26 thoughts on “I just picked up a copy of Dungeon Crawl Classics and am looking forward to playing my first game next weekend.”

  1. I’m partial to Monte Cook’s Cypher System games, Numenara is similar in feel (roughly feudal civilization, but “sufficiently advanced technology is indistinguishable from magic”, hence, the cyphers). I’m also looking forward to Bruce Cordell’s “The Strange” (backed the kickstarter box set), notable for adapting the characters to ANY fictional setting, with the basic themes of the characters carrying over, so you could start in a futuristic setting (Recursion, to use The Strange terminology) like Shadowrun, then those same characters could shift to another recursion, say medieval high fantasy, then shift again to a Lovecraftian (or steampunk?) early 20th century… lots of possibilities there. (I’ve been mulling over what a “The Strange World” hack to meld the two would look like…)

  2. Monster-of-the-Week and I have adapted a lot of DCC stuff for Dungeon World. it works really well (Funnel World!). I’m really looking forward to their upcoming Lankmar expansion…

  3. Jason Abdin Joined.

    Torchbearer is quite high on my list of games I want to play. I believe the Shut Up and Sit Down crew plays it and I tend to respect their opinions on games rather highly.

    Mark Tygart I know Jason Cordova adapts things from DCC for Dungeon World as well. They also have Mutant Crawl Classics coming out soon which looks awesome.

  4. I played a lot of OSR stuff in the past 1 year: mostly S&W and Lamentations and playtested my own Crying Blades and Crying Hack… plus a bunch of OSR adventures, including testing my own modules.

    (And I am so eagerly waiting for the Blades in the Dark manual!)

  5. Davide Pignedoli I also got a copy of LotFP recently. I doubt it will hit the table anytime soon, but I may pick up A Red And Pleasant Land to adapt for the upcoming DW campaign I’m running.

  6. Lately it’s been Freebooters on the Frontier, Fiasco, Lovecraftesque, Spirit of ’77, and GenLab Alpha. Tales from the Loop and Blades in the Dark are at the top of our summer playlist.

  7. Gerard Snow Stephen Karnes I feel like Torchbearer is a perfect game for DW peeps. It uses many of the same ideas for keeping things interesting at the table – twists and conditions primarily. Beyond that, it’s a skill-based system where you improve your skills by doing them, kinda like Skyrim. It has my favorite inventory system of any RPG – players need to decide whether the treasure horde is worth dropping rations or other useful tools in order to haul out of the dungeon. It’s a survival game in some respects. The roleplaying is also built into the system with traits and beliefs that are a bit like alignments in DW.

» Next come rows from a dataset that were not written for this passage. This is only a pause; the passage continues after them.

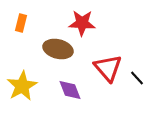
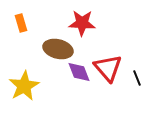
orange rectangle: rotated 30 degrees counterclockwise
black line: rotated 21 degrees clockwise
yellow star: moved 2 px right
purple diamond: moved 9 px right, 18 px up
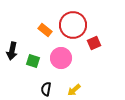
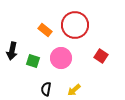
red circle: moved 2 px right
red square: moved 7 px right, 13 px down; rotated 32 degrees counterclockwise
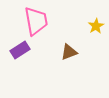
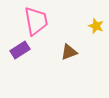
yellow star: rotated 21 degrees counterclockwise
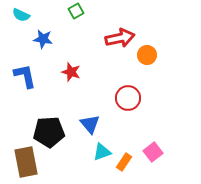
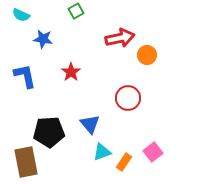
red star: rotated 18 degrees clockwise
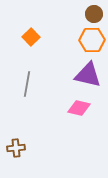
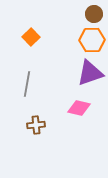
purple triangle: moved 2 px right, 2 px up; rotated 32 degrees counterclockwise
brown cross: moved 20 px right, 23 px up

    I’ve added a lot of additional systems to my game to allow for hex-crawling and domain and holdings management. I run the game completely on the fly and use Jason Lutes Perilous Wilds frequently when the players go dungeon delving. My DMing style was learned from Dungeon World and Mouse Guard, mainly. It allowed me to lose the shackles of over-writing and planning my sessions, always railroading my players. I run things completely on the fly for Torchbearer in large part due to those two games mentioned. Dungeon Crawl Classics, on the other hand, I run exclusively from pre-written adventures, whether Goodman Games or third party, because there are just so many good ones.

    Let me know if you have any other questions. DCC and Torchbearer are very different games, but I love both of them.

  8. Jason Abdin​ How do you run Torchbearer on the fly? I always found that game definitely needs you to prep the dungeon nefore you play which is one reason i kind of stopped gming

  9. james day I came to Torchbearer via Mouse Guard and continue to use the lessons of GMing from there – basically you assign a mission and have a couple planned obstacles and let the players decide how to go about it. The game just kind of plays itself at that point. If the players fail a roll, you can either have them succeed with a condition or introduce a twist – all very similar to Dungeon World, in fact. I use some random tables based on season, which I converted from the seasons chapter in Mouse Guard. And then, like I said, I generally use Perilous Wilds dungeons on the fly for non-wilderness stuff.

    I ran Torchbearer’s Skogenby adventure once, but, like you, didn’t really enjoy running the game that way. It’s too restrictive and I wasn’t all that crazy about the adventure writing in comparison to, say, DCC RPG.